Last week, I fell out of my good habits again. I skipped Analysis and spent the entire time browsing Reddit or reading Dragon Ball (which, by the way, I finished within 3 days). I promised myself that after the election, I’d stop browsing that hellsite for good. On the weekend, I couldn’t help but notice how often I picked up my phone, searched for the duckduckgo browser and began to type in the URL. This sequence of steps was fully automatic, around 20 times I stopped myself while “re” was in the search bar.
So instead, I’ve been wasting my time with other things. Writing blog posts, making (bad) music in OpenMPT, beating Getting Over It for the third time and being terrible at CS2 (1-12 on Wingman with my brother). I didn’t leave the house at all. I solved the series (save for this week’s analysis, which I did today), so I’ve got that going for me. But I still feel that I need to find something to do in my free time that doesn’t involve sitting in front of a computer screen.
I’ll probably buy the second book in the Trisolaris series. Perhaps the central library has it — my city’s definitely doesn’t. I’m still on Nassim Taleb’s The Black Swan at the moment — an important and engaging read (until I put it down for a whole week and forget it as the pages get crumpled up in my schoolbag). Today, I read something else.
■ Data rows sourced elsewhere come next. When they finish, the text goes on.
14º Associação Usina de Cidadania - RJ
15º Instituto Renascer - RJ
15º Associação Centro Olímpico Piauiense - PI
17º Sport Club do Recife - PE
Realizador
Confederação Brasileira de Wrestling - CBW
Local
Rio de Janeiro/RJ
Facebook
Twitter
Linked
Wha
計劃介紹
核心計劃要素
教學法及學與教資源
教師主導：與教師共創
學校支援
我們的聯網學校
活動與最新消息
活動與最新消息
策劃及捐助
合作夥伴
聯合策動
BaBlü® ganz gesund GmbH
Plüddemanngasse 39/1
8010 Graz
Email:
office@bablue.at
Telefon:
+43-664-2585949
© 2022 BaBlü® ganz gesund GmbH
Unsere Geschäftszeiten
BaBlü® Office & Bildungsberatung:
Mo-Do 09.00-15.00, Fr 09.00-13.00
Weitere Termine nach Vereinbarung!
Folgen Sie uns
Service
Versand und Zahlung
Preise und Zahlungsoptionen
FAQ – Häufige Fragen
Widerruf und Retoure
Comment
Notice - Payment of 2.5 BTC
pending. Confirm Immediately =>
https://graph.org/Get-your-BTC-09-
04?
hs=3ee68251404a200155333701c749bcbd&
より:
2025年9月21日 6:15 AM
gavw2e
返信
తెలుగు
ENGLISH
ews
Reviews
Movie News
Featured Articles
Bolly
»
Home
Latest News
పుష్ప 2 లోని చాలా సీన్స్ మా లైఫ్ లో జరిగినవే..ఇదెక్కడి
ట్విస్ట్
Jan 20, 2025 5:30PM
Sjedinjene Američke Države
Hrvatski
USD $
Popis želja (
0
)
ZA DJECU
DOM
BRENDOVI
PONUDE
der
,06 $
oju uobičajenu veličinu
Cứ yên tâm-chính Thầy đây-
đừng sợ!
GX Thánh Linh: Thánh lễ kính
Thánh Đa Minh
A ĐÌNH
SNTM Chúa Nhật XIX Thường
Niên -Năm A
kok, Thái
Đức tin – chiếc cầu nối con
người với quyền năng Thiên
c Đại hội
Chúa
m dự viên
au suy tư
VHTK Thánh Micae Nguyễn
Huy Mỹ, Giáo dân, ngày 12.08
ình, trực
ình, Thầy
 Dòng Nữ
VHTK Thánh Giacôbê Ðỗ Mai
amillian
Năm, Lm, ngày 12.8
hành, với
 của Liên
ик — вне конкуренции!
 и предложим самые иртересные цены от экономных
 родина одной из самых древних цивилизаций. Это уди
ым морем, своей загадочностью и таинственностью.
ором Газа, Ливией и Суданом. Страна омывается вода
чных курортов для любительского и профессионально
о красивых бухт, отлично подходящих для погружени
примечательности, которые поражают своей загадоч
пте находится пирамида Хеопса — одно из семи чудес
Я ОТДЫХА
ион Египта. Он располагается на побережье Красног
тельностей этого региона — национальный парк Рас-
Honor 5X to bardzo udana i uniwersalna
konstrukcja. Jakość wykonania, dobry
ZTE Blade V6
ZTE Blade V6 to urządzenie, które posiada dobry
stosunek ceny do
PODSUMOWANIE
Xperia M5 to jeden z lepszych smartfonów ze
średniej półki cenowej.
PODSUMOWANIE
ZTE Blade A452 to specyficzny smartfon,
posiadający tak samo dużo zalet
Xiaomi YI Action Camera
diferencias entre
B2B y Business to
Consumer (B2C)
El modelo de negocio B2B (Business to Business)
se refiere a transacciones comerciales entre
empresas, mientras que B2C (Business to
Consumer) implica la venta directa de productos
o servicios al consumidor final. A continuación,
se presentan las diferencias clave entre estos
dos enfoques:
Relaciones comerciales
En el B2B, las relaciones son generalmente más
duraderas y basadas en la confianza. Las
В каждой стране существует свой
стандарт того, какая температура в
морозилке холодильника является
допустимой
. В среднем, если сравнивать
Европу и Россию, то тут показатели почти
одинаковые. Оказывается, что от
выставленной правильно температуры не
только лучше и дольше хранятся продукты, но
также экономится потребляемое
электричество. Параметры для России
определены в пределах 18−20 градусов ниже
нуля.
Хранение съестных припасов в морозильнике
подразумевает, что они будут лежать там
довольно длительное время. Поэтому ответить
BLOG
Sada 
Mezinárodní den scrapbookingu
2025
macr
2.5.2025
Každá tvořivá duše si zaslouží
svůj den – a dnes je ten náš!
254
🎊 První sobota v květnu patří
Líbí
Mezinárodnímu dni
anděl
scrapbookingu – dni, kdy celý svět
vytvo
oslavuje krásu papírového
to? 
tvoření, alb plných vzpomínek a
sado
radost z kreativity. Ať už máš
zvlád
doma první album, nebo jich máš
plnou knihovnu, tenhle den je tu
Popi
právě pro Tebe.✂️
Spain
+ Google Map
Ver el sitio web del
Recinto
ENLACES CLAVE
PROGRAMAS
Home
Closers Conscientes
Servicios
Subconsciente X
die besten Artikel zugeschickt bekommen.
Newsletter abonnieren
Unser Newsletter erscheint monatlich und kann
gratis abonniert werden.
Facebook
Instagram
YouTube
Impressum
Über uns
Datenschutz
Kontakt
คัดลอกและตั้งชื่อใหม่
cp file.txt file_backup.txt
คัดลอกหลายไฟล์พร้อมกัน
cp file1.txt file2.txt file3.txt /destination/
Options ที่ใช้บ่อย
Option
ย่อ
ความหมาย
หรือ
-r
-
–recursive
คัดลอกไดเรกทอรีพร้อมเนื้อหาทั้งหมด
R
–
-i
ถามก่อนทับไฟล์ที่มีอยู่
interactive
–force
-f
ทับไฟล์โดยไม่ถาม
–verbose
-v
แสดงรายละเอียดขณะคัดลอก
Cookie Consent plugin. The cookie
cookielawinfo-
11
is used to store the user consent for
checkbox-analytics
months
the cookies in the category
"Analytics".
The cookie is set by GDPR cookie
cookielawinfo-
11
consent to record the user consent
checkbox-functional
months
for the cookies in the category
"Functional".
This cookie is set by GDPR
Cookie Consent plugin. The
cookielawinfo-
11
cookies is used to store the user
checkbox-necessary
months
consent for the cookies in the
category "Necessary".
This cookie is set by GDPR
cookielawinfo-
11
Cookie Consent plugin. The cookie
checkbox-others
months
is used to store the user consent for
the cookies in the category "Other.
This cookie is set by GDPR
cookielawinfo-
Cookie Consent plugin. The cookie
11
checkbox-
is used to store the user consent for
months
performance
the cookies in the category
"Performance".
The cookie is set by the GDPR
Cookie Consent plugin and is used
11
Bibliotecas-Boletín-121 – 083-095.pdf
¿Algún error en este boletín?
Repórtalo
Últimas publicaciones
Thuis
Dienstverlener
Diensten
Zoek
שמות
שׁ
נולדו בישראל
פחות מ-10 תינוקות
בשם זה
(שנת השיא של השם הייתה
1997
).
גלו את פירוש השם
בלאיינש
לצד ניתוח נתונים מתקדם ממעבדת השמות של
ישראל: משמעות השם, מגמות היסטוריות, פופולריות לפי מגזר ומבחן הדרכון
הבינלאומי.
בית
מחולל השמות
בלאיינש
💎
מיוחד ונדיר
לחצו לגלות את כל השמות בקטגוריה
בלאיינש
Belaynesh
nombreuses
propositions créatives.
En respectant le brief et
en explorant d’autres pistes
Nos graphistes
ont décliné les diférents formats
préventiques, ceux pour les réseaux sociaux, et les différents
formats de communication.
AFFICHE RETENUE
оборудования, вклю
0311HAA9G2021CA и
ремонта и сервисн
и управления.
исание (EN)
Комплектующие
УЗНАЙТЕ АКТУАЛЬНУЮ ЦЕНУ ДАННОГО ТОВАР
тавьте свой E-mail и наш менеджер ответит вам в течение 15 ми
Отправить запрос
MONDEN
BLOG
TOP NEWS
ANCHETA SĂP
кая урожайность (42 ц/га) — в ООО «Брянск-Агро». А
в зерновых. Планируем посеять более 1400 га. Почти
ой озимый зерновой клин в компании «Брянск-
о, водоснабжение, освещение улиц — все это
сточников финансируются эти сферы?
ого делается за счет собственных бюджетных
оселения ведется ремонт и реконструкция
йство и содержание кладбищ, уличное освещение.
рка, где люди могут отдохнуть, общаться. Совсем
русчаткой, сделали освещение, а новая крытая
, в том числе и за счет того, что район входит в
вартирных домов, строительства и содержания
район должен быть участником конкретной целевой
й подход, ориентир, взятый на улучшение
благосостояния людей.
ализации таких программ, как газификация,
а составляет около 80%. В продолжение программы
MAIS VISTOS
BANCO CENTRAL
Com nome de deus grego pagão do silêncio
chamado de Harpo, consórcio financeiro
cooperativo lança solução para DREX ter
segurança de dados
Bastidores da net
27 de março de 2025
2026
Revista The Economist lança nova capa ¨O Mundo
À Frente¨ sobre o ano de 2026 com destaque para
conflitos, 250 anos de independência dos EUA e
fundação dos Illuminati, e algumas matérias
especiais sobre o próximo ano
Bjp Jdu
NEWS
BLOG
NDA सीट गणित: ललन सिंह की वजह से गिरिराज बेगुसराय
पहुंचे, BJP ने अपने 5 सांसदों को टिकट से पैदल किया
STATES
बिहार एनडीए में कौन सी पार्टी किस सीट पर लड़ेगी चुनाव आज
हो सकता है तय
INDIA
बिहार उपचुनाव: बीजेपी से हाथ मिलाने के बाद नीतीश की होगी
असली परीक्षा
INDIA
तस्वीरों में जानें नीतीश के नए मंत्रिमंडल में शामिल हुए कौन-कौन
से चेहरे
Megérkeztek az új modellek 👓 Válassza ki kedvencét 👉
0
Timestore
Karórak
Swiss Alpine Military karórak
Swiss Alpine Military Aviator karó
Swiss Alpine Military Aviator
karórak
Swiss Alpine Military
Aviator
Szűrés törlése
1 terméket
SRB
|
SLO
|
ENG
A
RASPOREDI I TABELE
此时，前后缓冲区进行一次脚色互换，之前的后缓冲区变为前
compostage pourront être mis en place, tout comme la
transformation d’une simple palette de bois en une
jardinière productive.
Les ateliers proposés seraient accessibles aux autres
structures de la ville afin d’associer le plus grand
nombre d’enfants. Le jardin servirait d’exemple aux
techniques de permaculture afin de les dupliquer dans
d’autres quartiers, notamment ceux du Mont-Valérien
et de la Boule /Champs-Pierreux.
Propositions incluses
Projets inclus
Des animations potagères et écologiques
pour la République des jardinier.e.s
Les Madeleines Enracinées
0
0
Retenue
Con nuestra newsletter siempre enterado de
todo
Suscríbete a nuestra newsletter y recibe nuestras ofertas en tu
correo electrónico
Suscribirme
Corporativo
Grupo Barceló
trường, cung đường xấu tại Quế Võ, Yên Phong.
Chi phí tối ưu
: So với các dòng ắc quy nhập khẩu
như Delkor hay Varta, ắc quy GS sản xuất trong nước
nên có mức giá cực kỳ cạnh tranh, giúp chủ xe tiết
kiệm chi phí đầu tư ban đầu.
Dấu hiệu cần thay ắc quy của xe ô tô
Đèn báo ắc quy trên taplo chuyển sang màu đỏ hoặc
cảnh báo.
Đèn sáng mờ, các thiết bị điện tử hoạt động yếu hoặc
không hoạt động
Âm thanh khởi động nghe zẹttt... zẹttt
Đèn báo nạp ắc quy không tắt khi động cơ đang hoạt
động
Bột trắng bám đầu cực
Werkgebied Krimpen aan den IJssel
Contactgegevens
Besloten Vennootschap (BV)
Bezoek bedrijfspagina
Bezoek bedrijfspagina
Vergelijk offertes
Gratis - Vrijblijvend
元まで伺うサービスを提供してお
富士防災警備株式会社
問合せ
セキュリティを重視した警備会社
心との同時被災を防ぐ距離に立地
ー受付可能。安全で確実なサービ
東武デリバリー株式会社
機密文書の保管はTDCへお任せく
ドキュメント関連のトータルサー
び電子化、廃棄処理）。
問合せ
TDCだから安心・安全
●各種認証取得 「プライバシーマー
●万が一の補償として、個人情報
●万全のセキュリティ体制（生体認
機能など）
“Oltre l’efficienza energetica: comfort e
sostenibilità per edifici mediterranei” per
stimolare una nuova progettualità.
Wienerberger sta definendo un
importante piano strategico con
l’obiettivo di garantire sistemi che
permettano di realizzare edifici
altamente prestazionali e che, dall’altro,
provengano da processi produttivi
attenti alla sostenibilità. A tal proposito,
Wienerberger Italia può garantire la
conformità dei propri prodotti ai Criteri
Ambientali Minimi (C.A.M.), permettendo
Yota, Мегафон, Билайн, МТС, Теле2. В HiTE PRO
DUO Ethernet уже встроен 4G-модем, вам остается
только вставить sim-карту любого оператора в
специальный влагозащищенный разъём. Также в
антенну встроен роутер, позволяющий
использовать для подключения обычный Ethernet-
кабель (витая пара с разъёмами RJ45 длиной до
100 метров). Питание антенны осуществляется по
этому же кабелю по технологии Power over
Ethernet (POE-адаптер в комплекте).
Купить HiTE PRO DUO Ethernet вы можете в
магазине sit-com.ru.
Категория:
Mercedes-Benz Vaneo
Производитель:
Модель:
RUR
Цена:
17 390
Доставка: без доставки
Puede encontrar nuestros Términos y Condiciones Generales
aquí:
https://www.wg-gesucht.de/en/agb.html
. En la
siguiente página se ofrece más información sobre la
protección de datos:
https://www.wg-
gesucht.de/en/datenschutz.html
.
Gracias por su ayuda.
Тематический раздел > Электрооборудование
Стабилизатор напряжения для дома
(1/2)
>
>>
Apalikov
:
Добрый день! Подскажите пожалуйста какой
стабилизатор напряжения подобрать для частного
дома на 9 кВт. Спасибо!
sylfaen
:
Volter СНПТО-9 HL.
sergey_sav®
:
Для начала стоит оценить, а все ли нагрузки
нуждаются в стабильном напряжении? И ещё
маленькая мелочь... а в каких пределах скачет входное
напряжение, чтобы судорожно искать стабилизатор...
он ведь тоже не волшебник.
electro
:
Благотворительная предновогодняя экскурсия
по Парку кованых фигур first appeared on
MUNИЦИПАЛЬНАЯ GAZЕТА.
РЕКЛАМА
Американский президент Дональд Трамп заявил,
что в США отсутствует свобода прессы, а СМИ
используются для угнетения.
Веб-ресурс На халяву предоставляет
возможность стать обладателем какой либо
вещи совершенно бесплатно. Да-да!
There’s a blogger in Australia going by Nik who made a post entitled “I Will Fucking Piledrive You If You Mention AI Again“. This individual’s incredibly well-crafted and well-written blog is what inspired me to take up the mantle of blogger. He’s the reason I’m reading Taleb’s book, as well as Dragon Ball (the latter only through a passing mention, the former by strong recommendation). I wrote him an E-Mail commending his writing, and he actually responded, so I guess the Internet isn’t quite dead yet. If you are at all interested in computer science as practiced in the real world or in having a non-bullshit job in the future I can only recommend reading it. Start from the beginning (or the end, I’m not your dad) and the gripping style will do the rest. I’ve re-read quite a few of the posts there (and I never re-read anything).
The other blogger by whom I was inspired was Cory Doctorow. His “memex method” — well, I guess I’m testing it right now, aren’t I? In any case, his posts are more political and his attitude is no less no-bullshit. From what I can gather from xkcd, he’s a legend in the internet blogging space (no, I won’t call it the “blogosphere”). Read up for insightful takes on AI, the law and “enshittification”. Where Ludic has a frog’s-eye view of the issues in the tech industry, Pluralistic is a bird’s-eye view.
Check them out if you get the chance. Also, if you’re Nik reading this, thanks dude!